To cite PoloHoleSet (lightly edited):

This answer isn't claiming that male circumcision is net beneficial overall, and isn't comparing benefits vs drawbacks. The answer is pointing out, that there are no supposed medical benefits to FGM that could even be claimed, while there are some that can be claimed for male circumcision.


Male circumcision has medical benefits which have been and are debated ongoingly.
There are modern well qualified experts who recommend it on solely medical grounds. While there are undoubtedly pros and cons and the practice is not without some risks. The general consensus of the medical establishment is that it is of net benefit but not so greatly so that it should be a universal practice. It is considered to be best left to the discretion of parents as to whether the overall net benefits merit its implementation on a person by person basis.

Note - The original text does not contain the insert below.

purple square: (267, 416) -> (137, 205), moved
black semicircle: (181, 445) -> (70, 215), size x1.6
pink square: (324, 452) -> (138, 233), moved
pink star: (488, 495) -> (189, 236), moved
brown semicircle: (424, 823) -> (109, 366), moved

I am not aware of any competent medical expert who recommends FGM on solely medical grounds (excluding reasons related to perceived medical necessity (eg tumour, severe trauma, ... ) which would not constitute "FGM" by any usual understanding of the term).
Any who do so should be stoned* at the soonest opportunity.
{{*There's a pun in there. Try not to destroy it with clumsy editing.}}

_______________________________________________

Documented health benefits of female circumcision:

.
.
.
.
.

____________________________________________________

Documented health benefits of male circumcision:

I'd hoped that the first few of these sources would be recognised as constituting bodies liable to be very competent at commenting on such matters. Appearently this is not obvious to some.

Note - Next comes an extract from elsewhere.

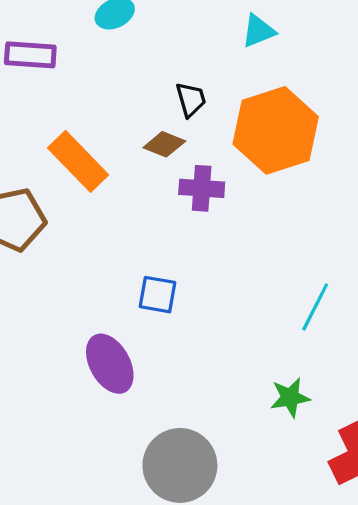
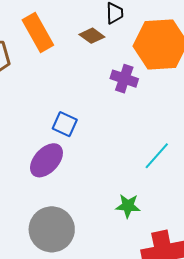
purple cross: (202, 188) -> (124, 79), moved
purple ellipse: (110, 364) -> (46, 160), moved, turned 57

Few medical authorities would recommend male circumcision in all cases. There is however a substantial body of informed opinion re its potential benefits, which should be considered on a case by case basis:

Mayo Clinic say:

" ... The American Academy of Pediatrics (AAP) says the benefits of circumcision outweigh the risks. However, the AAP doesn't recommend routine circumcision for all male newborns. The AAP leaves the circumcision decision up to parents — and supports use of anesthetics for infants who have the procedure. ... ", and ...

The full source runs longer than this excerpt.